A lot of it depends on how someone's mom learned to cook it and you can see the influences right away. Some use more sugar for caramelization, others rely on longer stewing for a more gravy-like sauce. The only thing they really have in common is garlic rice. Beyond that, adobo in Chicago is subject to a lot of interpretation.
Foot traffic at the Chicago French Market is a lot lighter these days, and A Taste of the Philippines is a kiosk there that could easily be missed if you blink.

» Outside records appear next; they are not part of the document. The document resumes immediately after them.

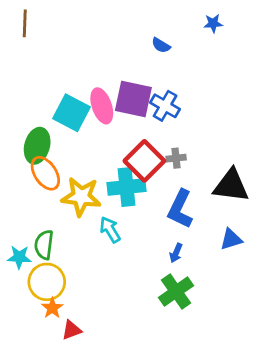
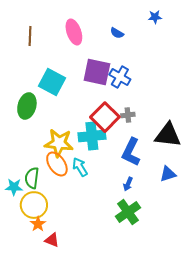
brown line: (25, 23) -> (30, 36), moved
pink ellipse: (102, 106) -> (74, 32), moved
orange ellipse: (45, 173) -> (57, 164), moved
red triangle: (72, 330) -> (52, 240), turned 42

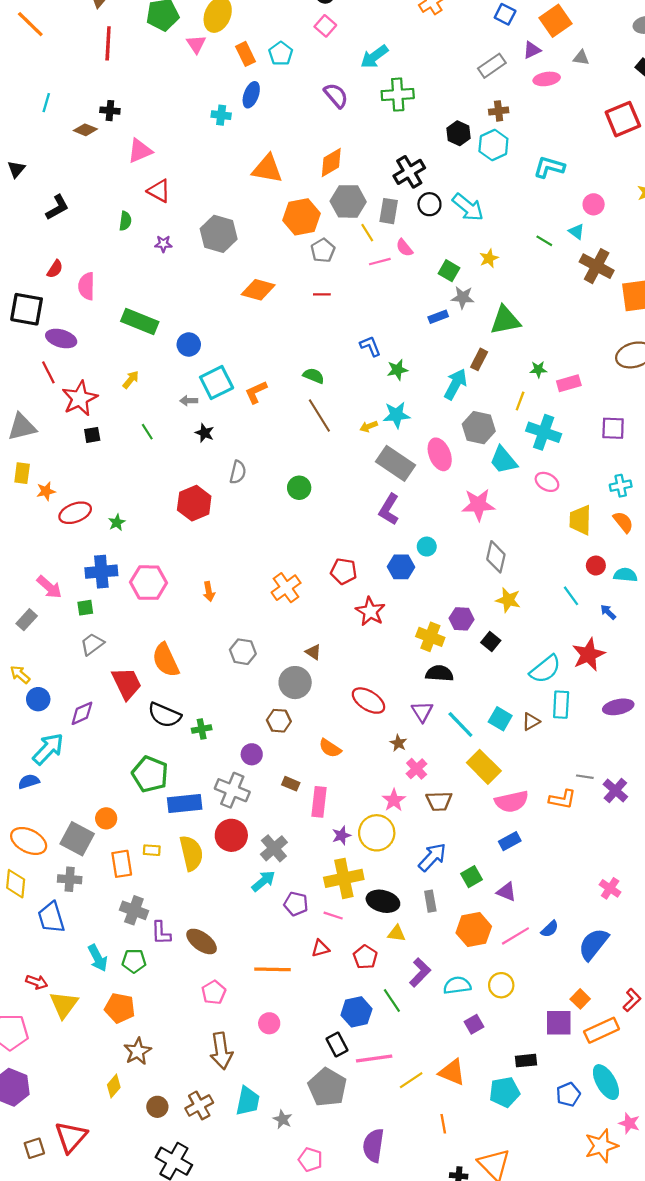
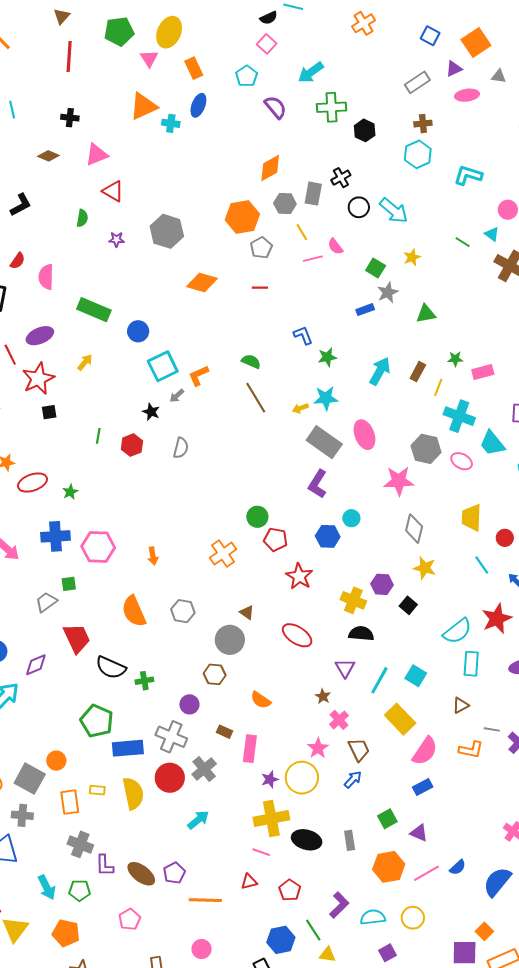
cyan pentagon: (281, 54) -> (247, 76), moved
cyan line: (46, 103) -> (12, 110), turned -30
brown diamond: (85, 130) -> (48, 156), moved
black hexagon: (458, 133) -> (365, 130), moved
orange triangle: (267, 169) -> (143, 106), moved, turned -36
black cross: (409, 172) -> (341, 178), size x0.7
gray hexagon: (348, 201) -> (285, 204), size x0.7
gray rectangle: (389, 211) -> (313, 194), moved
gray star: (463, 297) -> (388, 292), turned -30
green triangle: (505, 320) -> (426, 314), size x0.7
purple ellipse: (61, 339) -> (40, 336), moved, turned -40
brown rectangle: (479, 359) -> (418, 372), moved
gray arrow: (189, 401) -> (177, 396), moved, turned -42
gray hexagon: (479, 428) -> (426, 449), moved
green line: (147, 432) -> (98, 436), moved, turned 42
cyan trapezoid: (503, 460) -> (492, 443), moved
green circle: (299, 488) -> (257, 517), moved
red hexagon: (194, 503) -> (132, 445), moved, size x0.7
yellow trapezoid: (580, 520) -> (472, 518), moved
green square: (85, 608) -> (69, 584), moved
orange semicircle: (166, 660) -> (134, 611), moved
red ellipse: (368, 701) -> (297, 635), moved
brown triangle: (531, 722) -> (461, 705), moved
cyan line: (460, 725) -> (379, 680), turned 72
brown trapezoid: (439, 801) -> (359, 750), turned -115
pink semicircle: (512, 802) -> (425, 751), turned -44
gray cross: (274, 848) -> (204, 769), moved
blue arrow: (432, 857) -> (353, 779), moved, size x0.7
purple pentagon: (296, 904) -> (174, 873), moved, turned 30
yellow triangle: (397, 933) -> (327, 955), moved
pink pentagon: (214, 992) -> (130, 919), moved

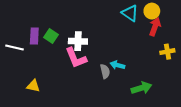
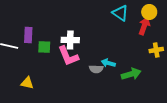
yellow circle: (152, 11) -> (149, 12), moved
green square: (51, 36) -> (44, 47), moved, turned -32
gray semicircle: (105, 71) -> (96, 69), turned 104
green arrow: (141, 88) -> (131, 74), moved

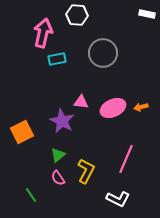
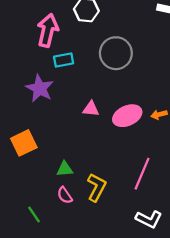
purple star: (62, 121) -> (40, 88), moved
green triangle: (58, 155) -> (65, 169), turned 35
white L-shape: (118, 199) -> (149, 219), moved

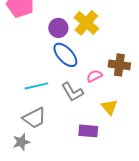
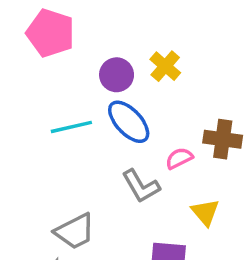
yellow cross: (86, 23) -> (165, 66), size x0.7
cyan line: (36, 86) -> (71, 127), moved

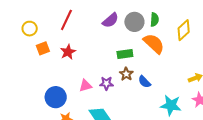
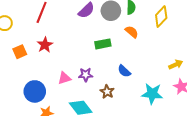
orange semicircle: (154, 44) -> (132, 32), size x0.6
orange square: (43, 48) -> (20, 52), moved
brown star: (126, 74) -> (107, 92), moved

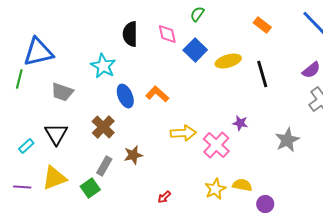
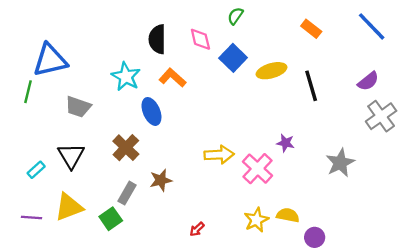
orange L-shape: (157, 94) -> (172, 78), moved

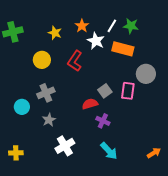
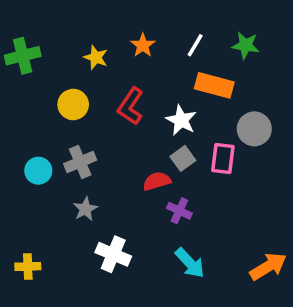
green star: (131, 26) -> (246, 45), moved
white star: (96, 41) -> (181, 120), moved
cyan circle: (22, 107) -> (38, 171), moved
white cross: (65, 146) -> (113, 254), turned -36
orange arrow: (154, 153) -> (268, 266), size x1.5

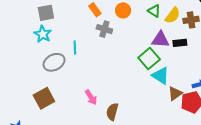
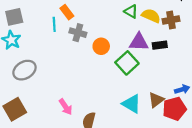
orange circle: (123, 10) -> (101, 46), moved
yellow semicircle: (173, 15) -> (151, 16), turned -102
cyan line: (75, 48) -> (54, 24), moved
cyan triangle: (160, 76) -> (132, 104), moved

Owner Kathy Vega Hardy makes everything from scratch, like her hand-rolled lumpia, and when her adobo is front-and-center on the menu.
"Adobo is a very classic dish, it's probably one of the most well-known dishes in the Philippines," Hardy said. "It's chicken or pork, and it's simmered in soy sauce, vinegar, lots and lots of garlic, bay leaves and peppercorns."
Served over garlic rice, the chicken legs get a light shower of fried garlic and some fresh scallions.
"The acidity with the salt and you include that with the rice...it's so good," she said.
Like nearly everyone's adobo recipe, it's inspired by the one her mother gave her.
"It's kind of gravy-like, so that's how I was influenced to make my recipe kind of like hers but kind of different," she said.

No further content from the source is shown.